**Problem to work on**
Take each line below that has "برای" and copy it.

== Segment start ==

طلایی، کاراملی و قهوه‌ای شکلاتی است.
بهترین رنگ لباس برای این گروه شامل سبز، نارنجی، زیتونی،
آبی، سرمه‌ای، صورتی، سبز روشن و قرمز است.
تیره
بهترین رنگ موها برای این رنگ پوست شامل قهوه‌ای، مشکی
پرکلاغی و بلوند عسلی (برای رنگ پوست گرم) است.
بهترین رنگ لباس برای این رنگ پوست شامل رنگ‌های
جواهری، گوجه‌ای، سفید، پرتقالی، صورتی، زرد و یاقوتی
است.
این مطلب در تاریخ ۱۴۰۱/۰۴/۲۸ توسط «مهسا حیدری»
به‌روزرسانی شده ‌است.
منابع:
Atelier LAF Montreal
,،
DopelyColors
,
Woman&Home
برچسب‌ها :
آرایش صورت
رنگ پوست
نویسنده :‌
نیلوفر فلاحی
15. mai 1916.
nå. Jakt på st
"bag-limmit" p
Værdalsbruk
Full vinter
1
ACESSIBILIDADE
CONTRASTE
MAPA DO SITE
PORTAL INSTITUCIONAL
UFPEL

== Segment end ==
== Segment start ==

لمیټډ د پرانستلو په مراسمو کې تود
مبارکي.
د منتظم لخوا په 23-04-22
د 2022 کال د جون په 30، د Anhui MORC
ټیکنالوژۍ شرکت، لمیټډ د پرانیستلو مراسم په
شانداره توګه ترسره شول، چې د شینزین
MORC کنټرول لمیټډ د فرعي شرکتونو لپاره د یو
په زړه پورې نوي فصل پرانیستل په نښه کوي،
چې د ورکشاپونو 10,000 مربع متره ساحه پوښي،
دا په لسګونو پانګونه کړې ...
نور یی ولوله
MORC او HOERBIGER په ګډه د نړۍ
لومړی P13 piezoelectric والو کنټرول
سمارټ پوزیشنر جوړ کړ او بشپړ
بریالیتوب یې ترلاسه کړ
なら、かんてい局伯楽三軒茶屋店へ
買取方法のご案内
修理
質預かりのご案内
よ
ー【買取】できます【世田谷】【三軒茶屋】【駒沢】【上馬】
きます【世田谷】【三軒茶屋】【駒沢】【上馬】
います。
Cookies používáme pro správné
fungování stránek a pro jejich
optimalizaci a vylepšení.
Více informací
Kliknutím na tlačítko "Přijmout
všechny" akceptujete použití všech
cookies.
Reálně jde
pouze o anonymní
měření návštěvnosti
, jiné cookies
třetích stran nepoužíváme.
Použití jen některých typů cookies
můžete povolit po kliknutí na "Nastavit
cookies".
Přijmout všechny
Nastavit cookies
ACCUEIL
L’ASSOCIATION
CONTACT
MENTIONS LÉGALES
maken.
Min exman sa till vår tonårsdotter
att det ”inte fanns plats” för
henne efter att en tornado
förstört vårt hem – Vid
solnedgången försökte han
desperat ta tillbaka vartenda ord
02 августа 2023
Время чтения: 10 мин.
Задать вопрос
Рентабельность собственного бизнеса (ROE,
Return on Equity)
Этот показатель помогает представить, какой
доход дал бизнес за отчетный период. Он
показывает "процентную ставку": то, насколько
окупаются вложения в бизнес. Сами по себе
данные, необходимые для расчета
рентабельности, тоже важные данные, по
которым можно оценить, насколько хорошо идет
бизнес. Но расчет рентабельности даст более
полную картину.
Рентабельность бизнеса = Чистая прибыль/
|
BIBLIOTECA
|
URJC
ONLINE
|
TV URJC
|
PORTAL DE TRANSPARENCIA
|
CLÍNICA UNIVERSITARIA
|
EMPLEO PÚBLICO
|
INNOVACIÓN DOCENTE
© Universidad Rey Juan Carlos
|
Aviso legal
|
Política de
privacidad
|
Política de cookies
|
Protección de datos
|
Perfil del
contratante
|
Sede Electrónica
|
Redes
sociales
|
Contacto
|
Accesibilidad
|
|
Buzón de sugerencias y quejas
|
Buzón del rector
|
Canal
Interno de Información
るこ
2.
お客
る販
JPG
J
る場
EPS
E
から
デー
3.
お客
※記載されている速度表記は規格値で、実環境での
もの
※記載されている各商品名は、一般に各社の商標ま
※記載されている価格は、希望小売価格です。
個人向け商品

== Segment end ==

**Exercise output**
بهترین رنگ لباس برای این گروه شامل سبز، نارنجی، زیتونی،
بهترین رنگ موها برای این رنگ پوست شامل قهوه‌ای، مشکی
پرکلاغی و بلوند عسلی (برای رنگ پوست گرم) است.
بهترین رنگ لباس برای این رنگ پوست شامل رنگ‌های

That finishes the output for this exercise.